In the never-ending cat and mouse game of virus vs antivirus, understanding how AV software identifies specific targets and prevents them from infecting your operating system can help better protect your computer from infiltration.
With hackers and other bad actors working ‘round the clock at spreading newer, deadlier viruses, essential to their malicious strategy is keeping them undetected for as long as possible.
Before we can deep-delve into the inner-workings of an antivirus, let’s first look at how a computer virus spreads quickly across networks, undetected.
Watch This Explainer Video, or Read On
What is a Virus and How Does it Work?
Viruses operate pretty much like any other program installed on your PC. The main difference, however, is the intent behind the program and exctly what the software has been programed to do. Viruses are meant to harm, harvest, erase, eavesdrop, capture, or destroy important data on your PC or mobile device – sometimes all at the same time.
Every virus contains a signature, which is like its fingerprint. It’s the distinguishing feature that sets it apart from other programs running on your computer, and it also makes the virus recognizable, and therefore a potential target for antivirus software.

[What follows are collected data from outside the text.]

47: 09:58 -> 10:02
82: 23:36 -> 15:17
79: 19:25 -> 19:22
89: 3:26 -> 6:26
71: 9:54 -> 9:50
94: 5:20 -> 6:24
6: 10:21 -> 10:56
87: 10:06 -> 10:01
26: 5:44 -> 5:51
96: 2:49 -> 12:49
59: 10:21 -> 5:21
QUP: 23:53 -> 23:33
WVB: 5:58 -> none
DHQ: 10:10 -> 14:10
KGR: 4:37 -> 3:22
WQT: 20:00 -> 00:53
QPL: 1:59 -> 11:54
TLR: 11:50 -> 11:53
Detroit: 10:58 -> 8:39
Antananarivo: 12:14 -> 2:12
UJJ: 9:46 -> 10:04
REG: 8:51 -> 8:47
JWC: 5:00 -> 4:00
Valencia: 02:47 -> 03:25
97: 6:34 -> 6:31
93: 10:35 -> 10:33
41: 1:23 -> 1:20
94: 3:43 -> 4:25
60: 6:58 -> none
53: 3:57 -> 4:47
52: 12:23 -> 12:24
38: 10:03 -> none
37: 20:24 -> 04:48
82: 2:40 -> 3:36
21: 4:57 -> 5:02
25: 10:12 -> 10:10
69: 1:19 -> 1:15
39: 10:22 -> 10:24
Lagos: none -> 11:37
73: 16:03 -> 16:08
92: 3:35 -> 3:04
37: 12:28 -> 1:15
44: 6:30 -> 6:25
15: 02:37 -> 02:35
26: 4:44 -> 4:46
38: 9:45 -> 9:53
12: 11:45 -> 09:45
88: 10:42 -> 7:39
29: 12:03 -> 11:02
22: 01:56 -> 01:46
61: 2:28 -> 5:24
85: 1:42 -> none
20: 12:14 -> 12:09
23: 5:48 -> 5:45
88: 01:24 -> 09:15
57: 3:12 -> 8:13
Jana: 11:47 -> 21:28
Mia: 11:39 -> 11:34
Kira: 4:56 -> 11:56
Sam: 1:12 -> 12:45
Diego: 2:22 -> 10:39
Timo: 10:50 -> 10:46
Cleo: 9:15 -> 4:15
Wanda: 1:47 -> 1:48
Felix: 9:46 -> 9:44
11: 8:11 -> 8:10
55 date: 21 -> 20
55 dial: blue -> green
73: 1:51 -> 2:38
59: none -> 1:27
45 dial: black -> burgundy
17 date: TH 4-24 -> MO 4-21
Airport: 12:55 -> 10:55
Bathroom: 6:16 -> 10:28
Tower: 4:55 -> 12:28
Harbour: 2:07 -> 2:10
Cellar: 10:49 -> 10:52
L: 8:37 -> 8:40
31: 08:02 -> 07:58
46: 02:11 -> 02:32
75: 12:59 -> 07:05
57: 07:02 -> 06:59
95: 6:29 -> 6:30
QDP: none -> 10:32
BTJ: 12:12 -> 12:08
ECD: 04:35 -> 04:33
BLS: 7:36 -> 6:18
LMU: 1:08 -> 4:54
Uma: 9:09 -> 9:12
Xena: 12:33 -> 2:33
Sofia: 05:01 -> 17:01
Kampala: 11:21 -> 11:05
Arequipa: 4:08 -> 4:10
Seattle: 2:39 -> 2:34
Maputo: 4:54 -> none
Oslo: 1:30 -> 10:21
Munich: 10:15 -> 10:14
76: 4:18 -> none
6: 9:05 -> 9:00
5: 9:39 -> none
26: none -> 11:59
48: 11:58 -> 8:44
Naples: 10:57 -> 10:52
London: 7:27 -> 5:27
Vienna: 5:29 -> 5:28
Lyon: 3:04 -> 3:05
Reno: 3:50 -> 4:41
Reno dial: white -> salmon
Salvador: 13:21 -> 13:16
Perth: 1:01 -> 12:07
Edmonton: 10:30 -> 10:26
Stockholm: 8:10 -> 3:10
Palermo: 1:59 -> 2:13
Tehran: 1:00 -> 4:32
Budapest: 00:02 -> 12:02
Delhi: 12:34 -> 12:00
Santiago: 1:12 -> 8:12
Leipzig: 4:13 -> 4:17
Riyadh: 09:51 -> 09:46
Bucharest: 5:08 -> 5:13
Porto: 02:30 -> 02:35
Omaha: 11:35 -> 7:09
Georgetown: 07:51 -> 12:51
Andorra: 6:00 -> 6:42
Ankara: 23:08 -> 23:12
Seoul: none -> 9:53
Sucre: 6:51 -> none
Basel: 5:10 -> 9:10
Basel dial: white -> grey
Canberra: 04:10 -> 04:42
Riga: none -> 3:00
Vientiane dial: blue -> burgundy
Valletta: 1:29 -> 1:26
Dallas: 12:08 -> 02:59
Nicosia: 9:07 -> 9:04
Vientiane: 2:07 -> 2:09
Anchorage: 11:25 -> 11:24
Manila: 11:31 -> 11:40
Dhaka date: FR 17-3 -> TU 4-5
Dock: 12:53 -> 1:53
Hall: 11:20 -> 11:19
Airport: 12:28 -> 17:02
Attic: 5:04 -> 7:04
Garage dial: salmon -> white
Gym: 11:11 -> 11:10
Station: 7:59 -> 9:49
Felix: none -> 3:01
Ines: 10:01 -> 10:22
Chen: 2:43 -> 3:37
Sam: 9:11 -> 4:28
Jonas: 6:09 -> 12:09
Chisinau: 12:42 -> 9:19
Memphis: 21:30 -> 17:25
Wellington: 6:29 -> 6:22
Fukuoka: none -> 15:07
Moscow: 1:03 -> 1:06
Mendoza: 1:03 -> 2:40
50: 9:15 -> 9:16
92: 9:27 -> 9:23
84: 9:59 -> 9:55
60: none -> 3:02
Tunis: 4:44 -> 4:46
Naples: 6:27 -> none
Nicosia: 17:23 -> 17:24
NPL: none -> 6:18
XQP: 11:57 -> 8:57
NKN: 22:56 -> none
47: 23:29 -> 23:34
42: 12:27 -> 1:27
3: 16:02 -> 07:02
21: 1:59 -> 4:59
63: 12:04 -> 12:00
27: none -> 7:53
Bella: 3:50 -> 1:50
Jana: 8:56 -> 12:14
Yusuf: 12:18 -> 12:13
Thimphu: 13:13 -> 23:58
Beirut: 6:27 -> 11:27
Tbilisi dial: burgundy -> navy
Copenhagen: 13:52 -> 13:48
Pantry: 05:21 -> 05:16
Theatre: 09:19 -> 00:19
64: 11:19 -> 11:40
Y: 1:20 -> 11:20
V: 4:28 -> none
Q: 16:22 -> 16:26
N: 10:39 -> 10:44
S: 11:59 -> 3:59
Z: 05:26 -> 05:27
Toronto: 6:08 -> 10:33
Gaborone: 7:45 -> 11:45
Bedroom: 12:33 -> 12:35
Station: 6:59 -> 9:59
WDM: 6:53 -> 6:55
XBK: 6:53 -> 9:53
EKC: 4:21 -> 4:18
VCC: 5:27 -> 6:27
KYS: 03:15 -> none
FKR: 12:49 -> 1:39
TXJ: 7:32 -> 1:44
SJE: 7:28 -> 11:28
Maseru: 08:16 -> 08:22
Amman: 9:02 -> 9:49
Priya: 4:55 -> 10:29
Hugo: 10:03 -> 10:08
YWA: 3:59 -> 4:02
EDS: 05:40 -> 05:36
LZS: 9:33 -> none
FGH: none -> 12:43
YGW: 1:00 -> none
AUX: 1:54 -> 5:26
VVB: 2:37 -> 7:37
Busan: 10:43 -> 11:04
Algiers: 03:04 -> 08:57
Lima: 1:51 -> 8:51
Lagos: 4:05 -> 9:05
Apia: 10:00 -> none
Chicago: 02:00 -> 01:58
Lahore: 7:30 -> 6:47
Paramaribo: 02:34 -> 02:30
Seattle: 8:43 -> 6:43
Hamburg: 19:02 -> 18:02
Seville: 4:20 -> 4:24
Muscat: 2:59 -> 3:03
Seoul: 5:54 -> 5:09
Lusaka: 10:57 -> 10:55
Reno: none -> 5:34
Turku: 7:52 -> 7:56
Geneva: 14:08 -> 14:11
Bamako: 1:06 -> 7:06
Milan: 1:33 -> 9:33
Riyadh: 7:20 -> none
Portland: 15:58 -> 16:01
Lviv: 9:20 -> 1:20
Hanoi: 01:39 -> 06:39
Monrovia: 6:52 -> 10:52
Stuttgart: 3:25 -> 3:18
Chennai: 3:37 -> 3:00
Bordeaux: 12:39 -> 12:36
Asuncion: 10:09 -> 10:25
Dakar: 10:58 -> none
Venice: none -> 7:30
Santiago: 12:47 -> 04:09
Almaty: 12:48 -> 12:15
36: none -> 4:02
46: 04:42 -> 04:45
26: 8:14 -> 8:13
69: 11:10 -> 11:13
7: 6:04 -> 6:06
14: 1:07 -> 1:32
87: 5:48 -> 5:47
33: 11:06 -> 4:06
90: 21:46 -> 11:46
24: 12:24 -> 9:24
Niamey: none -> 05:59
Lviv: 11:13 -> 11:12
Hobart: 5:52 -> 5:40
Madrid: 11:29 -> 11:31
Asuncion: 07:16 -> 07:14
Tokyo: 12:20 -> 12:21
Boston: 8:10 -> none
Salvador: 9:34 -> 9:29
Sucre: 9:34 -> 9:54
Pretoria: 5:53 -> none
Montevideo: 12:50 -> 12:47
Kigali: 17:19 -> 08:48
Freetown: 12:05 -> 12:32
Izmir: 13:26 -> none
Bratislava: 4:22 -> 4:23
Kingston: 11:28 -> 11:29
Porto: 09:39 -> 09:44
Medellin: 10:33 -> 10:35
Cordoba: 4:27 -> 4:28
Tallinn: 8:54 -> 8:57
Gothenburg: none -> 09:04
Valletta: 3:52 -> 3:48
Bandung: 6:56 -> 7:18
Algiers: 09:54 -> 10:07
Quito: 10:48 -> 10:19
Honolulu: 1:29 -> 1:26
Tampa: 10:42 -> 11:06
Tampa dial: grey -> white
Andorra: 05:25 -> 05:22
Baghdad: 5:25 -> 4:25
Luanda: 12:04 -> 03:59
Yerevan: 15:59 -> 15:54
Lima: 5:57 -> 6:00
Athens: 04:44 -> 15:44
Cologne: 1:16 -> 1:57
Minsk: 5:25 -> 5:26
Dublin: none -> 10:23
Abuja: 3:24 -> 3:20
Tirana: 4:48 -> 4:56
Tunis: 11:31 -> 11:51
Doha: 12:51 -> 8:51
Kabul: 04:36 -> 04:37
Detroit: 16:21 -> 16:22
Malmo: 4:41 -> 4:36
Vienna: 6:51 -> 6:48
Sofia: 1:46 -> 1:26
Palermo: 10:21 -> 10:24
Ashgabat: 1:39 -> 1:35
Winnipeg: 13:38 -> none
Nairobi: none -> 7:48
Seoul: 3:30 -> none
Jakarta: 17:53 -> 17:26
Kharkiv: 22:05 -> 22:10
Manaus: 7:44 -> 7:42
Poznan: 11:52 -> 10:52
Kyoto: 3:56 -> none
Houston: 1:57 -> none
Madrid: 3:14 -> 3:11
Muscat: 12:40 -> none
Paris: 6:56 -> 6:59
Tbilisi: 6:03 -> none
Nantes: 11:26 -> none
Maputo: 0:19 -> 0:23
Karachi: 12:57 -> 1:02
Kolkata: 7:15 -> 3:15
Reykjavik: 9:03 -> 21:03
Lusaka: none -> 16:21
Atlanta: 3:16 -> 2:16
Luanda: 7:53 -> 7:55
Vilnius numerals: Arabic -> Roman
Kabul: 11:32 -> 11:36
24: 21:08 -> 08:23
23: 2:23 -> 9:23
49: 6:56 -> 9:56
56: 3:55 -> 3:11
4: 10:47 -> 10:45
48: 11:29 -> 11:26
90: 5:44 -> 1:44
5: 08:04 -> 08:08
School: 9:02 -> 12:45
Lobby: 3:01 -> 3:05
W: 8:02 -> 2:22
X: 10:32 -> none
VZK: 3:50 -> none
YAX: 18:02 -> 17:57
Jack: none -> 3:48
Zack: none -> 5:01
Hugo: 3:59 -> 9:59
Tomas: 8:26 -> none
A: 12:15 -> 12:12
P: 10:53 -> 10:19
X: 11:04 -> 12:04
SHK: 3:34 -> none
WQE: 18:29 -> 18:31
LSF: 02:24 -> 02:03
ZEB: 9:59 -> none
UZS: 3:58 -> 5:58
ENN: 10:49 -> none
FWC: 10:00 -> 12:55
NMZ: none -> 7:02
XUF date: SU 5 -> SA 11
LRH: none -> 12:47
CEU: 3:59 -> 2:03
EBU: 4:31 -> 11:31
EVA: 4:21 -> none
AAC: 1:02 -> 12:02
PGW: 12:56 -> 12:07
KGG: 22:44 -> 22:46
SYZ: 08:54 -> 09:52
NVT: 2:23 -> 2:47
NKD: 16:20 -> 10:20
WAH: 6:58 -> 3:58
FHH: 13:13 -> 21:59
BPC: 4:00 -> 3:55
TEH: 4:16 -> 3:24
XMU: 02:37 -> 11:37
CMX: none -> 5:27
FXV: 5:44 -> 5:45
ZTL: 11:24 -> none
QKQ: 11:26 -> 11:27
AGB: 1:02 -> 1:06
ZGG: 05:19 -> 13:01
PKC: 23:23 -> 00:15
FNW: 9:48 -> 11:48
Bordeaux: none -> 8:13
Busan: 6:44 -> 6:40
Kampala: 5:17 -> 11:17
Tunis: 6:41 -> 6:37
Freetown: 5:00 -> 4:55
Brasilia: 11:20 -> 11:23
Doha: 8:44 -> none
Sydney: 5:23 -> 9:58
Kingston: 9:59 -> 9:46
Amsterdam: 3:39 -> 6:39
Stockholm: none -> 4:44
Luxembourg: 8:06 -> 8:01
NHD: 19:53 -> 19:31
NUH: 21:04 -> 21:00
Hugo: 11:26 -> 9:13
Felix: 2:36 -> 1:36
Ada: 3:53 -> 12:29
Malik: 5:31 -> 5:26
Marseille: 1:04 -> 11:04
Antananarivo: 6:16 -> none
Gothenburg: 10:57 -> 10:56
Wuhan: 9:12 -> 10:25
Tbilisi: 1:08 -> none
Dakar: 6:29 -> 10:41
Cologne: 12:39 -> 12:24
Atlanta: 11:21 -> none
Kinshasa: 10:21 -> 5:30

Seeking out the viruses’ unique signature, antivirus software first scans for any signatures that contain similar patterns to what’s already stored in its existing database. New viruses are often derivatives of old ones, which means they might still share the same underlying DNA that’s easily identifiable. The database for each antivirus software contains definition files, and must constantly be updated to catch all new strains (or variations of the original virus’ DNA) that frequently pop up.
Looking Beyond Your PC
While most people fear that their personal desktop, laptop, or mobile devices could be infected, many viruses steal your personal data indirectly, by targeting the companies you do business with on a daily basis.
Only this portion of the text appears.